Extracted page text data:

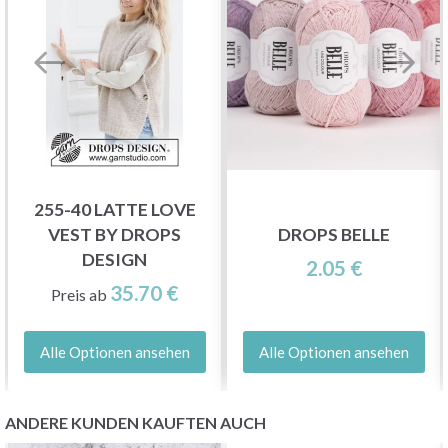
255-40 LATTE LOVE
VEST BY DROPS
DROPS BELLE
DESIGN
2.05 €
35.70 €
Preis ab
Alle Optionen ansehen
Alle Optionen ansehen
ANDERE KUNDEN KAUFTEN AUCH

## Work to complete
Restate each of the entries above word for word and skip every image.

## Exercise response
255-40 LATTE LOVE
VEST BY DROPS
DROPS BELLE
DESIGN
2.05 €
35.70 €
Preis ab
Alle Optionen ansehen
Alle Optionen ansehen
ANDERE KUNDEN KAUFTEN AUCH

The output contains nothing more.